Bellingham Herald Sept. 5, 1907, p.4 (Editorial)

A Public Disgrace

    There is but one view to take of the anti-Hindu riots in Bellingham last night. No amount of specious argument will justify the acts of the mobs. They played the past of lawless citizens and should be dealt with accordingly – should have been dealt with accordingly last night and doubtless would have been had the police force been strong enough to rise to the occasion. … Punishment should be sharp and sure…
    The Hindu is not a good citizen. It would require centuries to assimilate him, and this country need not take the trouble. Our racial burdens are already heavy enough to bear. …Our cloak of brotherly love is not large enough to include him as a member of the body politic. His ways are not our ways; he is not adaptable, and will not in many generations make a good American citizen. Moreover he is not even a good workman…

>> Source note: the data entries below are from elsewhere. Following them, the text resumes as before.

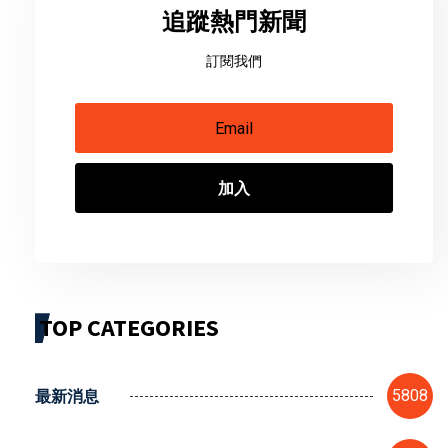
追蹤熱門新聞
訂閱我們
加入
TOP CATEGORIES
最新消息
5808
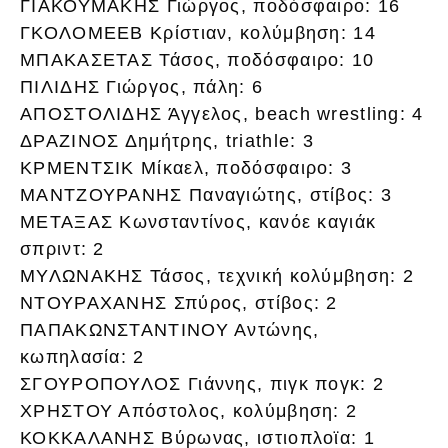
ΓΙΑΚΟΥΜΑΚΗΣ Γιώργος, ποδόσφαιρο: 16
ΓΚΟΛΟΜΕΕΒ Κρίστιαν, κολύμβηση: 14
ΜΠΑΚΑΣΕΤΑΣ Τάσος, ποδόσφαιρο: 10
ΠΙΛΙΔΗΣ Γιώργος, πάλη: 6
ΑΠΟΣΤΟΛΙΔΗΣ Άγγελος, beach wrestling: 4
ΔΡΑΖΙΝΟΣ Δημήτρης, triathle: 3
ΚΡΜΕΝΤΣΙΚ Μίκαελ, ποδόσφαιρο: 3
ΜΑΝΤΖΟΥΡΑΝΗΣ Παναγιώτης, στίβος: 3
ΜΕΤΑΞΑΣ Κωνσταντίνος, κανόε καγιάκ
σπριντ: 2
ΜΥΛΩΝΑΚΗΣ Τάσος, τεχνική κολύμβηση: 2
ΝΤΟΥΡΑΧΑΝΗΣ Σπύρος, στίβος: 2
ΠΑΠΑΚΩΝΣΤΑΝΤΙΝΟΥ Αντώνης,
κωπηλασία: 2
ΣΓΟΥΡΟΠΟΥΛΟΣ Γιάννης, πιγκ πογκ: 2
ΧΡΗΣΤΟΥ Απόστολος, κολύμβηση: 2
ΚΟΚΚΑΛΑΝΗΣ Βύρωνας, ιστιοπλοϊα: 1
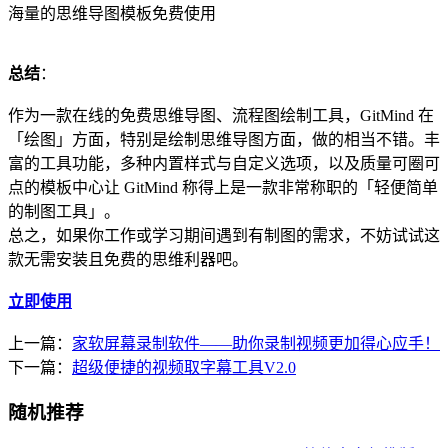
海量的思维导图模板免费使用
总结
：
作为一款在线的免费思维导图、流程图绘制工具，GitMind 在
「绘图」方面，特别是绘制思维导图方面，做的相当不错。丰
富的工具功能，多种内置样式与自定义选项，以及质量可圈可
点的模板中心让 GitMind 称得上是一款非常称职的「轻便简单
的制图工具」。
总之，如果你工作或学习期间遇到有制图的需求，不妨试试这
款无需安装且免费的思维利器吧。
立即使用
上一篇：
家软屏幕录制软件——助你录制视频更加得心应手！
下一篇：
超级便捷的视频取字幕工具V2.0
随机推荐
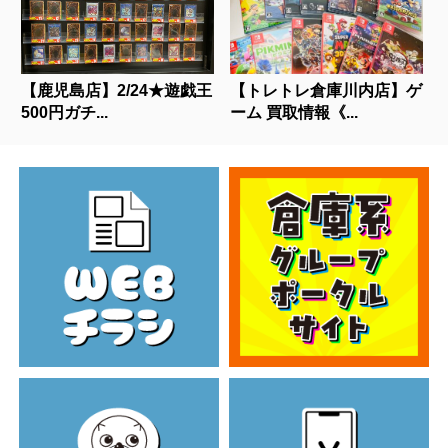
【鹿児島店】2/24★遊戯王
【トレトレ倉庫川内店】ゲ
500円ガチ...
ーム 買取情報《...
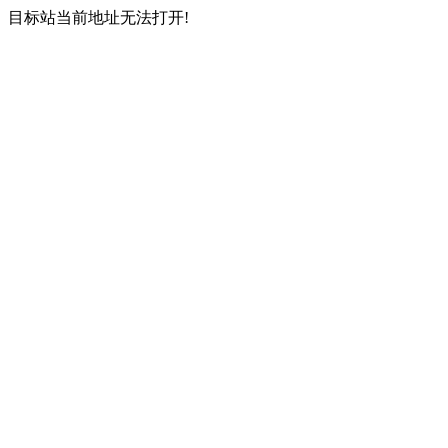
目标站当前地址无法打开!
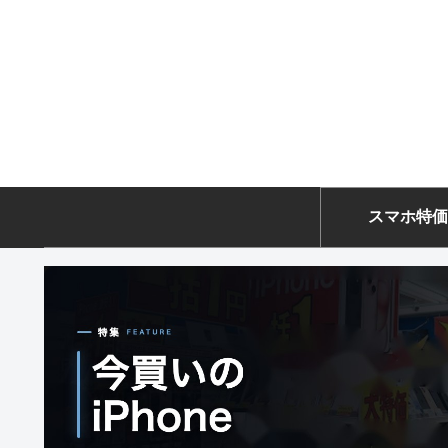
スマホ特価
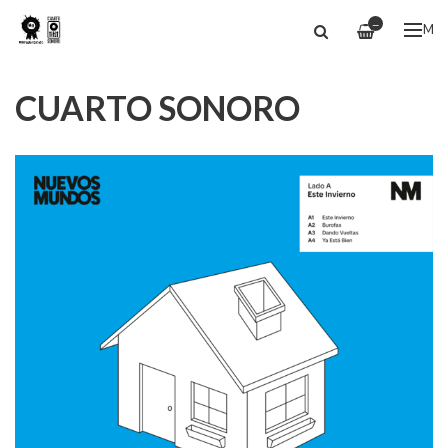
—
ME
CUARTO SONORO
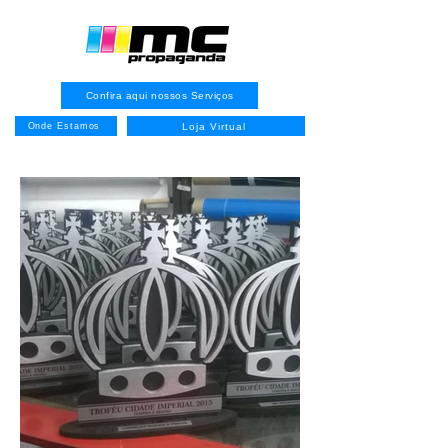
Confira aqui nossos Serviços
Loja Virtual
Onde Estamos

    But such exhibition of man’s inhumanity to man as that of last night should not be tolerated. Such lawlessness is an outrage upon American decency…
    Were the officers in sympathy with the rioters? If not, why did they not attempt to cope with the situation? …
    The uncontrollable riots may mean an end of the Hindu in this community, but the end does not justify the means employed. The prompt and fearless action of the mayor may in a measure remove the stain upon the community, but it cannot wholly do so. A Mob of hoodlums has disgraced the town, and it is deplorable that some law-abiding citizens regard it as a joke.